Let $A_n=\{z\in \mathbb{C}\mid z^n$ is non-negative real number$\}$ then find
$H_1(A_n,A_n-\{0\})$
$H_1(A_n,A_n-\{z\})$ when $0\not=z\in A_n$
show that $A_n$ is not homeomorphic to $A_m$ when $n\not= m$
I can only show that when $m\not=n$ is some small number(for example n=2,m=3) that $A_2$ $A_3$ and $A_4$ are not homotopy equivalent by just counting the number of connected component when removed some points.However,since I didn't catch up with the class that has finished studying about Van Kampen and cell-complex,I cannot do this using homology knowledge.
Can anyone explain how to do this problem?
your answers would be really appreciated.
Here's a hint which should be sufficient.
Suppose $A_n$ and $A_m$ are homeomorphic and the homeomorphism is given by $f\colon A_n\to A_m$. It's not hard to see that there must then be a homeomorphism between the subspaces $A_n\setminus\{0\}$ and $A_m\setminus\{f(0)\}$ given by a function $ f_0 \colon A_n\setminus\{0\}\to A_m\setminus\{f(0)\}$ defined by $f_0(x)=f(x)$. How many path components does $A_n\setminus\{0\}$ have?

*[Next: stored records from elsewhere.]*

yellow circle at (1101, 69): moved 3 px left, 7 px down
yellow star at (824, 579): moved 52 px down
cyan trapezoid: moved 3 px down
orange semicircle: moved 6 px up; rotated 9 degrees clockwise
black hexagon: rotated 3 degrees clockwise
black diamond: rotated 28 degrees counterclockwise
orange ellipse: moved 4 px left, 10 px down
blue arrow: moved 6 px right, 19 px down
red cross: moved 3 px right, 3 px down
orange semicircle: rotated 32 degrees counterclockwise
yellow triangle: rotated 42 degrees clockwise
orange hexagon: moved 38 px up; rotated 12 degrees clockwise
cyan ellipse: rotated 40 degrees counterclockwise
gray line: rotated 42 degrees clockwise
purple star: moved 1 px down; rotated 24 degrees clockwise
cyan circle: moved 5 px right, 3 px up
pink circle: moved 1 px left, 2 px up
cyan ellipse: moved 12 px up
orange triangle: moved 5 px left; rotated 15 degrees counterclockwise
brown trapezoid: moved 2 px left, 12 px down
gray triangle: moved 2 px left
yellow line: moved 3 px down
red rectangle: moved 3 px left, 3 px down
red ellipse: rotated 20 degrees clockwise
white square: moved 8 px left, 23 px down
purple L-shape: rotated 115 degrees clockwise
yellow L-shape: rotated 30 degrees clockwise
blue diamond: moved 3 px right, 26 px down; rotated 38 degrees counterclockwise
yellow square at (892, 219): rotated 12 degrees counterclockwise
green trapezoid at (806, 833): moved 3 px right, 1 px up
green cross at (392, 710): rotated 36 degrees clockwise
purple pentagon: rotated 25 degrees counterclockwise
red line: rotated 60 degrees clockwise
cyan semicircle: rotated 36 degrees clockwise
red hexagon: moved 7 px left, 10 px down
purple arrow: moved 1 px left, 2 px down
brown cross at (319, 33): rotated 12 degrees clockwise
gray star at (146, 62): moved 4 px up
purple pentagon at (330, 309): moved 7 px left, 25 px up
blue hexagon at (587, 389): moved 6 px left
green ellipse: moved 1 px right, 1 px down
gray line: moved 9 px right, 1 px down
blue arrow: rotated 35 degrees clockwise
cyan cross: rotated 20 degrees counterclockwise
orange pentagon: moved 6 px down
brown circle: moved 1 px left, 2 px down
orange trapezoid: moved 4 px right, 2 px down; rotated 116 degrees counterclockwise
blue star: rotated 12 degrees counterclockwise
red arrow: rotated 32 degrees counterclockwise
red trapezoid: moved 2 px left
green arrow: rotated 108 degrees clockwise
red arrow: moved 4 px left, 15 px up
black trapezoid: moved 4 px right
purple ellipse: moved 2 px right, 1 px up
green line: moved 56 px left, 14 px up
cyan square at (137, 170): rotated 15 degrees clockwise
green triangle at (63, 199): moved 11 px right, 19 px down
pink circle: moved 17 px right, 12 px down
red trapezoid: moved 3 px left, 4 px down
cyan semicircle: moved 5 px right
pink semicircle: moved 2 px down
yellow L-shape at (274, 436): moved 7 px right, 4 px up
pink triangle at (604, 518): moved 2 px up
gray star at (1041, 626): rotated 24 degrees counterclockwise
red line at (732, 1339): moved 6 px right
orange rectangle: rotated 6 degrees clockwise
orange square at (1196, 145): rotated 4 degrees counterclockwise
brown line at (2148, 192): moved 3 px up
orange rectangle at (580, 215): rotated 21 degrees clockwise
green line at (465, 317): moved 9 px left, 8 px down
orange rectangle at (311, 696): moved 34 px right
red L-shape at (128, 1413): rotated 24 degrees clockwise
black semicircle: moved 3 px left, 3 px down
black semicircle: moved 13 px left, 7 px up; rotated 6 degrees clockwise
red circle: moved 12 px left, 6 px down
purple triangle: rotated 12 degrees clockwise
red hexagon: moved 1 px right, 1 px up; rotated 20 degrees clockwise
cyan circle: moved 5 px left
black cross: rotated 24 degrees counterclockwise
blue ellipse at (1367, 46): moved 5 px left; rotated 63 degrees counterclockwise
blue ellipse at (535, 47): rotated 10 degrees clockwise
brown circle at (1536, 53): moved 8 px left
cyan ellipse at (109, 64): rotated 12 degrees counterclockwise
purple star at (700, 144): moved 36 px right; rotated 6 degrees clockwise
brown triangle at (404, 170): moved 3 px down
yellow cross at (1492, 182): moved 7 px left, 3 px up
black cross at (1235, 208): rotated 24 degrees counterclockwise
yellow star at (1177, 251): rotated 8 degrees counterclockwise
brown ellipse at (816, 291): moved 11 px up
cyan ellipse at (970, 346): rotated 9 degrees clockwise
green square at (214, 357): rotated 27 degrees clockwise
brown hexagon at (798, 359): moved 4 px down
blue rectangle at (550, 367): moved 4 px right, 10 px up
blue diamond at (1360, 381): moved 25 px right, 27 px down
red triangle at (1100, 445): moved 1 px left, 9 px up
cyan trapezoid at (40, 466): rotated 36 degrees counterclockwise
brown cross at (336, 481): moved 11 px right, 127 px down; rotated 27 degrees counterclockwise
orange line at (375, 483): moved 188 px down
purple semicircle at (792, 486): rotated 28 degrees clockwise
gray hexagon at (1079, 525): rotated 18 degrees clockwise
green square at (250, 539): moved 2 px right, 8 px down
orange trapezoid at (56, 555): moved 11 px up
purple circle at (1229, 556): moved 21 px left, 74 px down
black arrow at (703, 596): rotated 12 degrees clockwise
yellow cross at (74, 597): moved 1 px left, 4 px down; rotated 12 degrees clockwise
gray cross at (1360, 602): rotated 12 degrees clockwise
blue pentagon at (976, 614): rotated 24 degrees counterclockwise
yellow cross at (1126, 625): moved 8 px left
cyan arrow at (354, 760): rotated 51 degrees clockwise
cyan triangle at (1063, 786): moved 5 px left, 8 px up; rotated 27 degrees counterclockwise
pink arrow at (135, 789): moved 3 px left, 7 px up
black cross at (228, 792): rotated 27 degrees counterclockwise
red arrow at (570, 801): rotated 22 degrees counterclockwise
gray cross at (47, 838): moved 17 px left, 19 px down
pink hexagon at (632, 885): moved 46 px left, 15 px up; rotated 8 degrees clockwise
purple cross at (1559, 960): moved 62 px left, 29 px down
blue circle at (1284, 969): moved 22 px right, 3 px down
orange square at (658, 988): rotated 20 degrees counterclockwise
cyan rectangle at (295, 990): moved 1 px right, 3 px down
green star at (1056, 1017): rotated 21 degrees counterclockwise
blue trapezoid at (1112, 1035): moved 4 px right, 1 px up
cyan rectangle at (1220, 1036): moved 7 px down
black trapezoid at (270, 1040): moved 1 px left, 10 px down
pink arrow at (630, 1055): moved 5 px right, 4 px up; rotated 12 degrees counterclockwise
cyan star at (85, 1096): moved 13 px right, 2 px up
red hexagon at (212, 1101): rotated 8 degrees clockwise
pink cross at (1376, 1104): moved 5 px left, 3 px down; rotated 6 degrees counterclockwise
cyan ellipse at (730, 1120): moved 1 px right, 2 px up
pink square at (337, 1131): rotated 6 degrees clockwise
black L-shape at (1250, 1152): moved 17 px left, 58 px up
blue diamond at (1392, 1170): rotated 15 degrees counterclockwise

I should say that this doesn't quite work for $n=2$ or $m=1$. In such cases, you can instead consider $g\colon A_m\to A_n$.
It's likely that $H_1(A_n,A_n\setminus\{0\})$ and $H_1(A_m,A_m\setminus\{f(0)\})$ are not isomorphic and $H_1(A_n,A_n\setminus\{0\})$ and $H_1(A_m,A_m\setminus\{0\})$ are not isomorphic for all $n\neq m$, but the above 'cut-point' argument is more elementary (if your lecturer/teacher wants you to use homotopy methods, then you should use the above homology argument).